Математическая модель стабилизированной платформы с электрогидроприводом на корабле

Abstract

Stabilized platforms are used on all types of moving vehicles, from satellites to submarines, and are even used on some portable and terrestrial devices. For example, a stabilized platform on a ship is used to accommodate navigation equipment and antennas of radar communication systems, which improves the efficiency of this equipment under the influence of wave disturbances. There are various kinematic schemes for building ship stabilized platforms. In particular, serial stabilized platforms and parallel stabilized platforms are used. In practical applications, serial stabilized platforms have found wider use.
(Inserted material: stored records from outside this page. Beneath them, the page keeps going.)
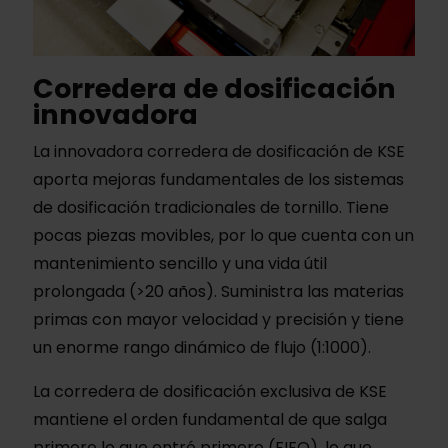
Corredera de dosificación
innovadora
La innovadora corredera de dosificación de KSE
aporta mejoras fundamentales de los sistemas
de dosificación tradicionales de tornillo. Tiene
pocas piezas movibles, por lo que cuenta con un
mantenimiento sencillo y una vida útil
prolongada (>20 años). Suministra las materias
primas con mayor velocidad y precisión y tiene
un enorme rango dinámico de flujo (1:1000).
La corredera de dosificación exclusiva de KSE
mantiene el orden fundamental de que salga
primero lo que entró primero (FIFO), lo que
In this paper, we consider a mathematical model of a ship-based stabilized platform with two degrees of freedom, where the angular orientation of the platform is controlled using electric hydraulic drives. The use of electro-hydraulic drives makes it possible to ensure the formation of the required magnitude of the force effect to compensate for disturbances from wave oscillations of the ship's deck. In order to obtain relations for describing the relationship between the angular displacements of the elements of the kinematic scheme of the platform and the displacement of the hydraulic cylinder rod, the apparatus of complex numbers is involved in this work. A mathematical model of an electrohydraulic drive is considered taking into account the dynamics of movement of the electromechanism of a spool servo valve, the flow rates and pressures of the working fluid in the cavities of the hydraulic cylinder. A linearized mathematical model of an electrohydraulic drive is considered, and estimates are obtained for the parameters of the obtained mathematical model for given mass-dimensional characteristics of an electrohydraulic drive. This mathematical model can be used in the synthesis of an electric hydraulic drive control system to provide a given angular orientation of the platform under the action of wave disturbances.